The ZolTrain Preferred also provides us with rights of first refusal with respect to newly issued securities of ZolTrain as well as issued and outstanding securities of ZolTrain that are offered to third parties. In connection with the agreement, one of Akerna's executives was appointed as one of three members of ZolTrain’s board of directors. At that time, we had determined that ZolTrain is a VIE for accounting purposes, given we could exercise significant influence, however we were not required to consolidate ZolTrain in our consolidated financial statements because we are not ZolTrain’s primary beneficiary. We had concluded that the ZolTrain Preferred was in-substance common stock because the liquidation preference provided was not substantive, and the equity method of accounting is applicable to in-substance common stock. As a result of our representation on the board of directors, we determined that we can exert significant influence over the day to day operations of ZolTrain and therefore; we account for this investment using the equity method of accounting, which required us to recognize our share of the ZolTrain operations in our results of operations. For year ended December 31, 2021, we recognized equity in loss of investee of $12,641 which represents our share of ZolTrain's losses since our investment
During the third quarter of 2021, following the loss of our seat on the Board, we concluded that we should no longer apply the equity method of accounting for the investment in ZolTrain. We determined that we hold an equity security in ZolTrain for which the fair value is not readily determinable. Accordingly, starting in the third quarter we elected to measure the investment at cost minus impairment, plus or minus changes resulting from observable price changes. When indicators of impairment exist, we estimate the fair value and record an impairment charge if the carrying value of the investment exceeds its estimated fair value. Any impairment charges are recorded in other (expense) income, net, in our consolidated statements of operations. The carrying amount of our investment in ZolTrain was $226,101 as of December 31, 2021 and we did not recognize any impairment on the investment during the current year.
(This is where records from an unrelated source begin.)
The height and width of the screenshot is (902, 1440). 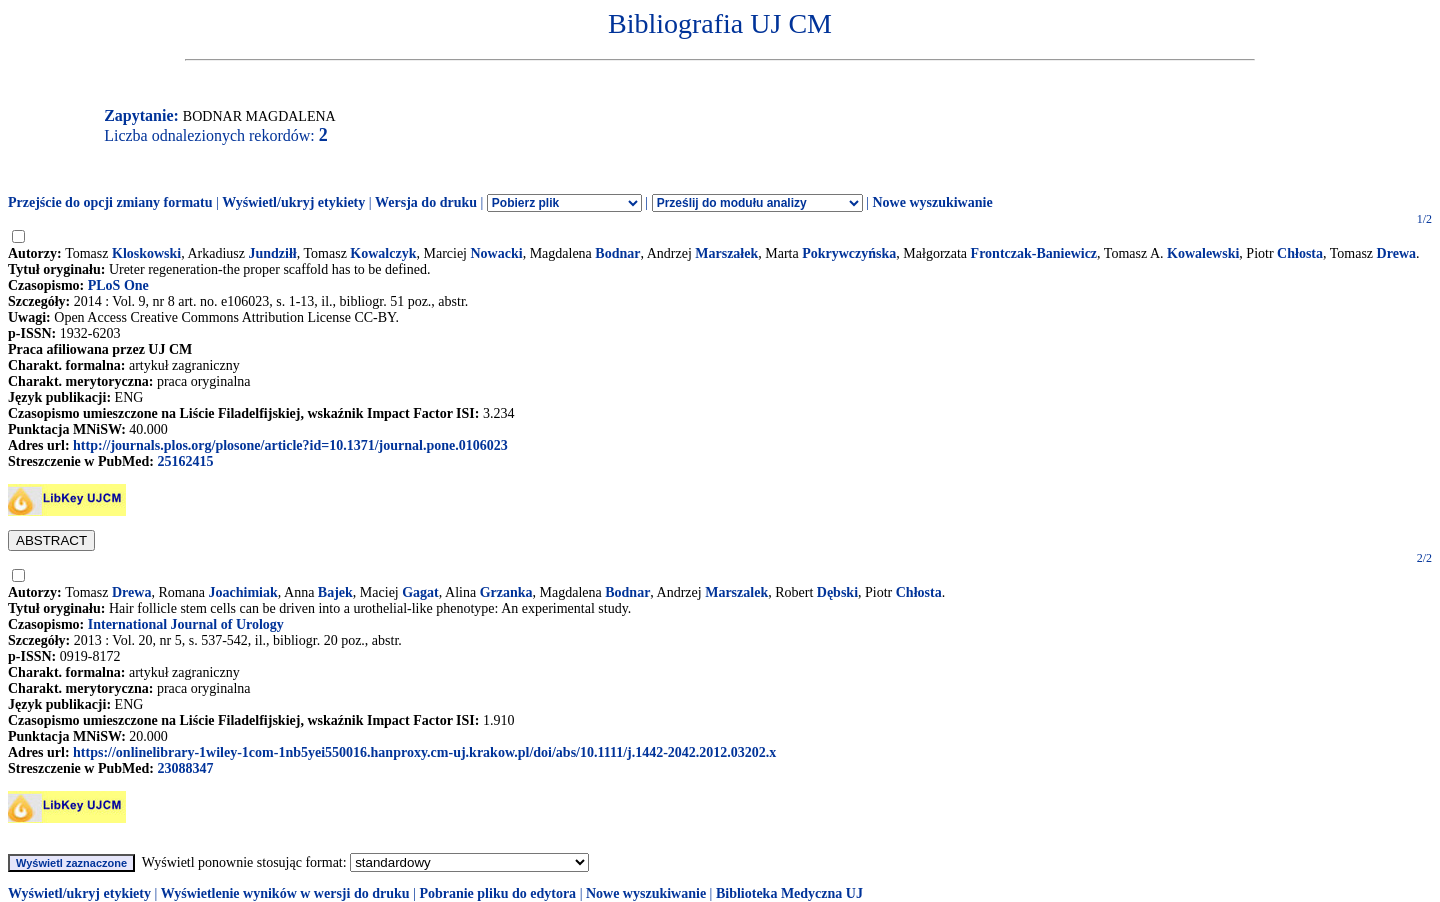 What do you see at coordinates (789, 893) in the screenshot?
I see `Biblioteka Medyczna UJ` at bounding box center [789, 893].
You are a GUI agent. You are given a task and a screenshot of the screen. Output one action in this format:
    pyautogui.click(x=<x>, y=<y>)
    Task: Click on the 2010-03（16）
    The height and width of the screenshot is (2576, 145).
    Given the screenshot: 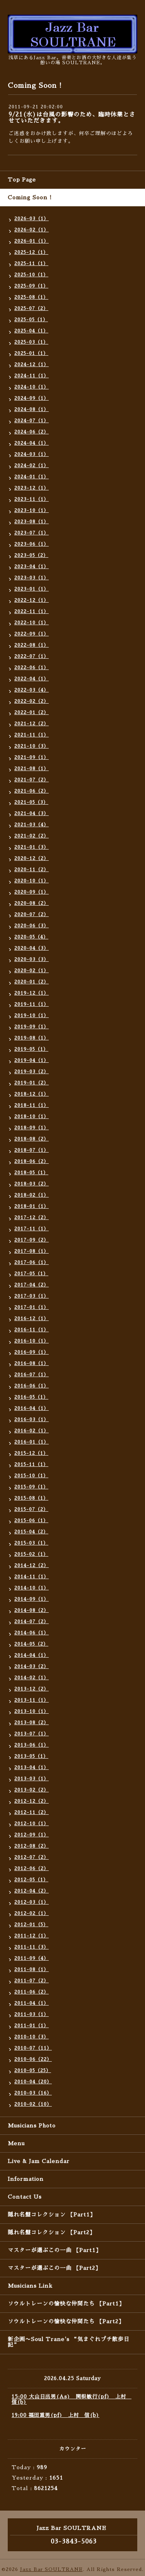 What is the action you would take?
    pyautogui.click(x=33, y=2093)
Subsequent to our initial investment, we entered into a nonexclusive license/reseller agreement with ZolTrain, effective October 24, 2019, to provide ZolTrain’s online cannabis training platform as a co-branded integration option into our MJ Platform and Leaf Data Systems, which was a related party transaction in the prior year. Under the term of the agreement we entered into, ZolTrain will share subscription-based revenue generated from our customers with us. The amount of the share of the revenue for each of us and ZolTrain will depend on both (a) the number of training modules accessed by a customer and (b) which party created the accessed content. In addition to the revenue sharing arrangement, the license/reseller agreement provides us with the right to receive additional consideration from ZolTrain in the form of an equity earnout if certain revenue milestones are achieved during 2020, 2021, and 2022. Our ability to recognize revenue from the additional earnout consideration in the future will mainly depend on whether it becomes probable that such revenue milestones will be achieved. For the year ended December 31, 2021, the six months ended December 31, 2021, and the year ended June 30, 2020, we recognized $25.9 thousand, $0, and $0 of revenue from this agreement.